When United States of Al first premiered, it was met with moderate ratings and according to Rotten Tomatoes, “good intentions.”  While there was some laughter, the storylines were pretty flat.  Instead of a commentary on American society, the writers chose easy jokes and non-controversial topics.  Forget the current anti-immigrant rhetoric, let’s joke about haggling over prices in the grocery store.

Despite its limited success, viewers did like the characters.  So ABC brought them back this fall for a new season.  And the difference has been staggering.

Season 1 ended on a more serious note, with one of the main characters, Riley, finally acknowledging his PTSD and seeking help.  However, this new season began with the recent real-life withdrawal of American forces from Afghanistan.

People may have thought they understood what it was like for the soldiers who had been stationed there.  They might have believed they grasped what it was like for Afghani’s trying to leave and why.  But viewers got a glimpse of the individuals, their relationships, and what was at stake in a way that news reports could never quite capture.  It was a shocking start for the sitcom’s sophomore season.

While Al is safe in America, his sister is still in a country where the new government considers her an enemy for working with the UN and punishable because she is an educated woman who has a job.  The first episode follows Al and his adopted American family franticly trying to help her escape Afghanistan over several days despite spotty phone calls, cancelled flights, overwhelming crowds, and an explosion at the airport.  Funny, right?

The second episode focused on Al and Riley getting second jobs so they can send money to Al’s sister who is now in a Turkish refugee camp.  They become night-time repo men and face crazy scenarios and even violence from angry individuals (surprise) who don’t really want their cars repossessed.  Unfortunately, Riley becomes addicted to the same adrenaline rush he used to get in combat.  And that ain’t healthy.
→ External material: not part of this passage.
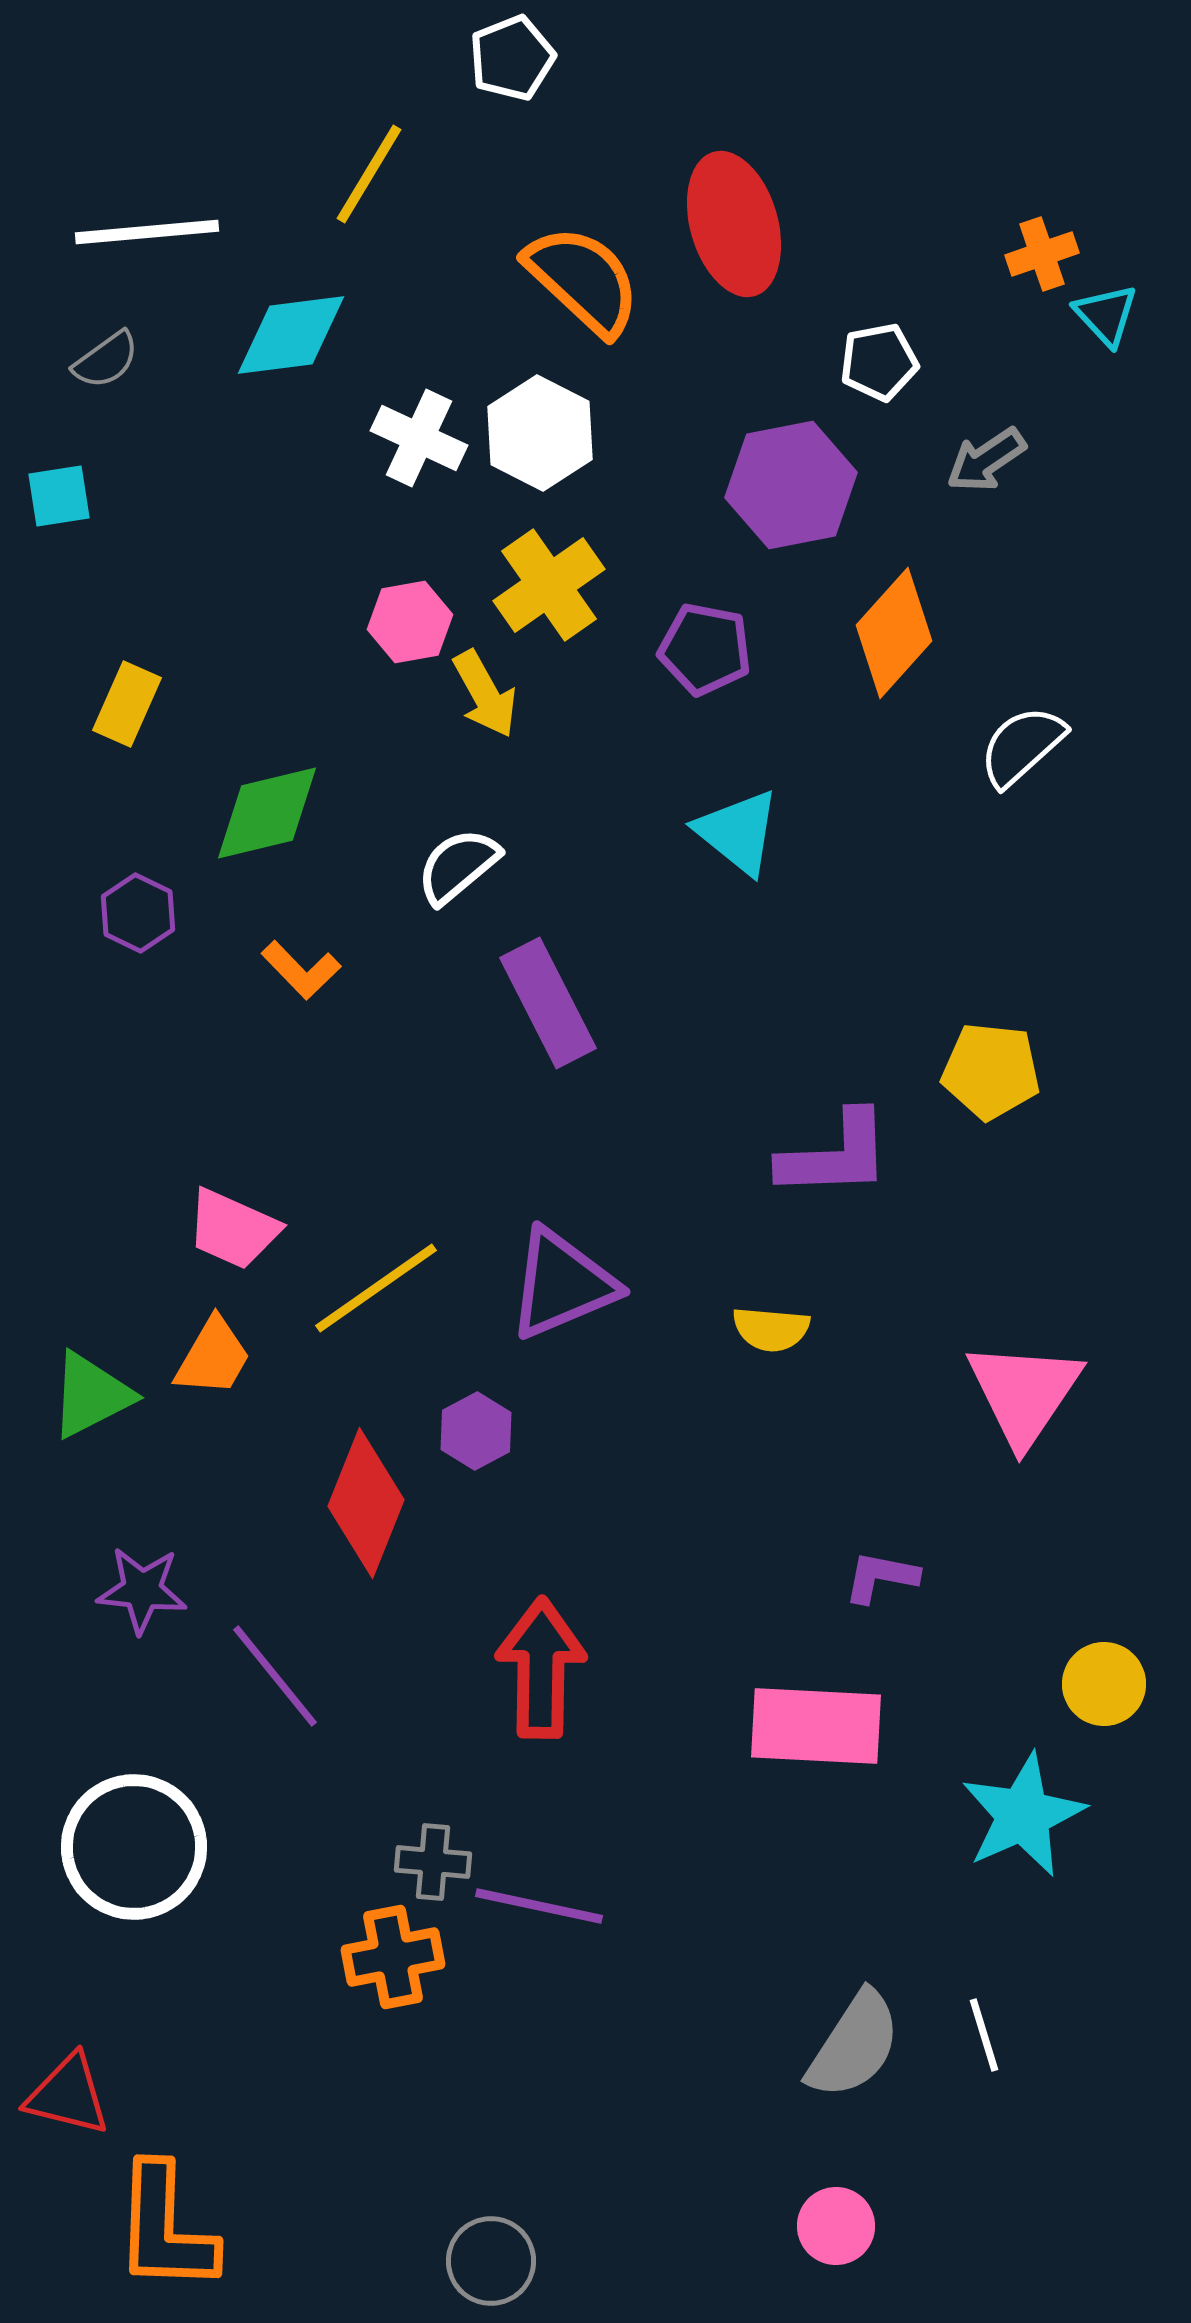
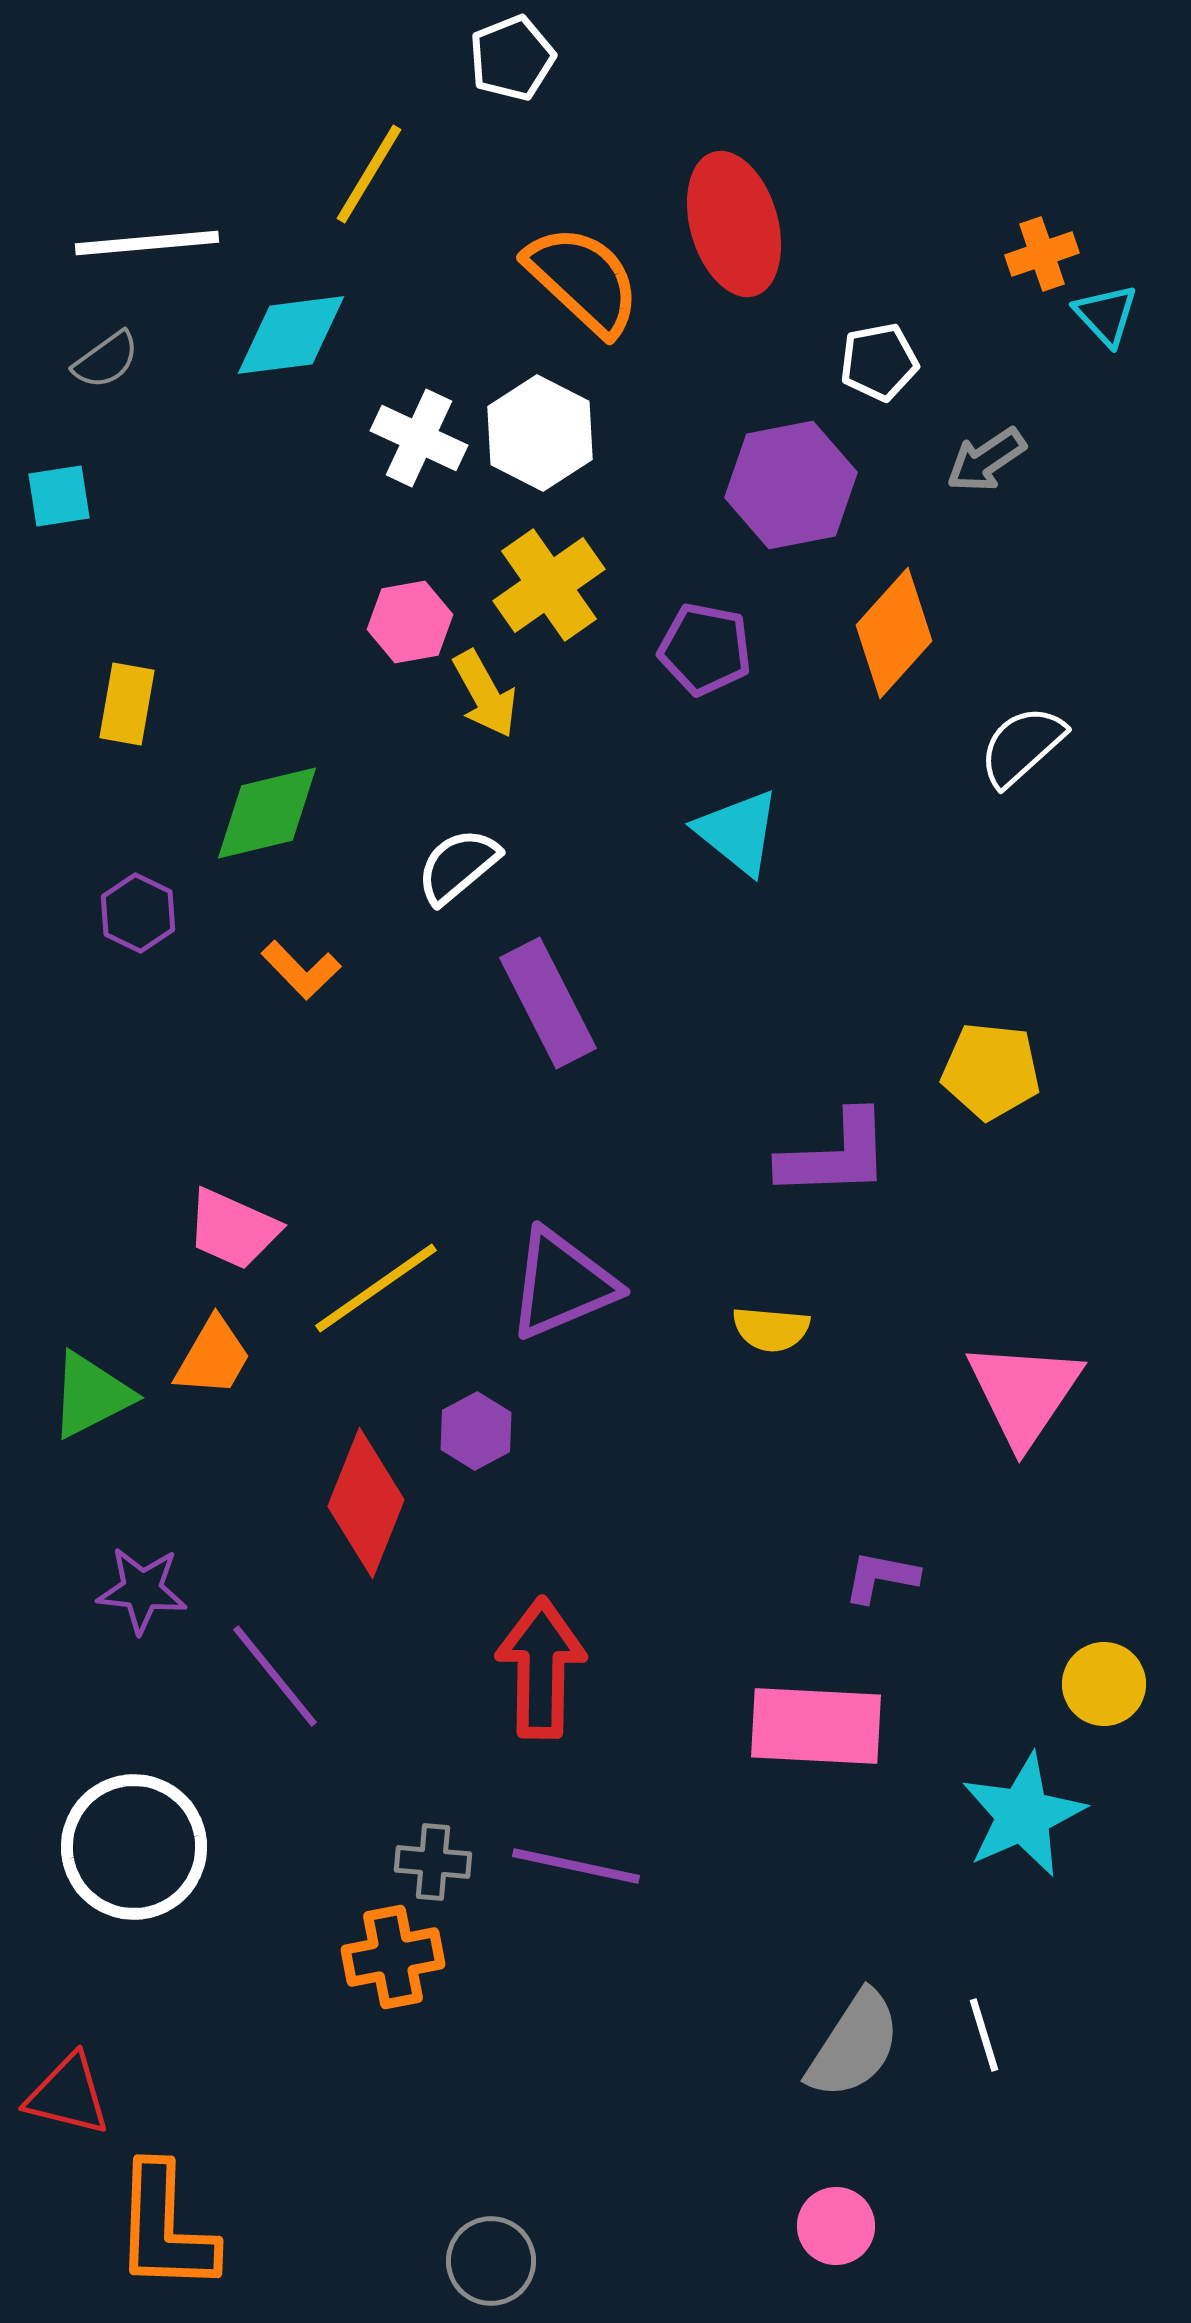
white line at (147, 232): moved 11 px down
yellow rectangle at (127, 704): rotated 14 degrees counterclockwise
purple line at (539, 1906): moved 37 px right, 40 px up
This wasn't the way Season 2 was supposed to go.  Production had already begun when all hell broke loose in Afghanistan.  But the writers chose to pivot and address what was happening.  And thus, a new season premiere – that didn’t feel like much of a comedy – was born.  

What has followed are authentic and challenging stories without easy happy endings or the canned audience applause viewers expect.  After all, if you’re going to write a show about an Afghani immigrant, you’re going to have to acknowledge some ugliness.  But there are still moments of levity, hope, and joy.

Because U.S. of Al is still a sitcom – albeit a far cry from The Big Bang Theory or The Goldbergs.  The show is finally making a statement.  Becoming more than just 30 minutes of simple laughs.

U.S. of Al writers are stepping up with heart and courage.  And hopefully, viewers will accept a show that’s not your average comedy.  Because while you may not always bust a gut laughing, you’ll leave the United States of Al feeling pretty damn good.